LUMI to become the world's fastest supercomputer

yetihehe · on Oct 21, 2020

Title is not really right, when finished it will be in top5.

> When LUMI’s operations start next year, it will be one of the world’s fastest supercomputers.

> The peak performance of LUMI is an astonishing 552 petaflop/s meaning 552 *10^15 floating point operations per second. This figure makes LUMI one of the world’s fastest supercomputers. For comparison, the world’s fastest computer today (Fugaku in Japan) reaches 513 petaflop/s and the second fastest (Summit in the US) 200 petaflop/s

But good to see heat used for district heating, also that's probably the first supercomputer which will not be used for calculating aging atomic weapon yields.

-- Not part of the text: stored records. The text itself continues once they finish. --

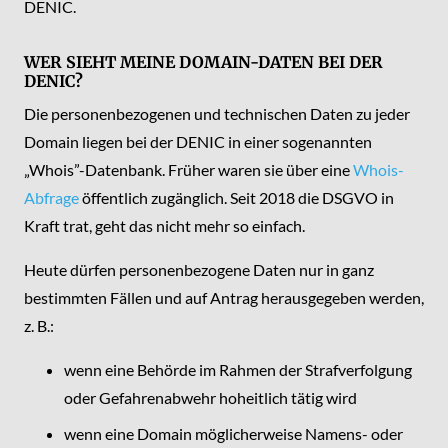
DENIC.
WER SIEHT MEINE DOMAIN-DATEN BEI DER
DENIC?
Die personenbezogenen und technischen Daten zu jeder
Domain liegen bei der DENIC in einer sogenannten
„Whois”-Datenbank. Früher waren sie über eine
Whois-
Abfrage
öffentlich zugänglich. Seit 2018 die DSGVO in
Kraft trat, geht das nicht mehr so einfach.
Heute dürfen personenbezogene Daten nur in ganz
bestimmten Fällen und auf Antrag herausgegeben werden,
z. B.:
wenn eine Behörde im Rahmen der Strafverfolgung
oder Gefahrenabwehr hoheitlich tätig wird
wenn eine Domain möglicherweise Namens- oder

edit: first time I heard about not calculating aging atomic weapon yields. Thanks.

atty · on Oct 21, 2020

To elaborate a bit, there are planned to be at least 3 exascale computers running by the end of 2021, that I am aware of (1 in China and 2 in the US), with Frontier at ORNL estimated to provide about 3x the compute power of LUMI. It’s good to see the supercomputer arms race going strong. There are so many problems in the physical sciences that just can’t be solved without larger and larger supercomputer-style clusters. I know this is a kind of ill-formed question, but does anyone in the neuro or bio fields know how far away we are from being able to convincingly simulate a brain (human or other mammal), in terms of raw compute power?

stonogo · on Oct 21, 2020

Summit is used entirely for unclassified computations.

gnufx · on Oct 21, 2020

Like most supercomputers (outside the Tri-Labs?), of course.

nynx · on Oct 21, 2020

Folding@home hit 2.43 exaflops earlier this year [0]. I'm surprised massively distributed computing isn't being looked into with more fever. It looks like it had somewhere around a 670,000 GPUs running in parallel with ~1.4 million CPUs.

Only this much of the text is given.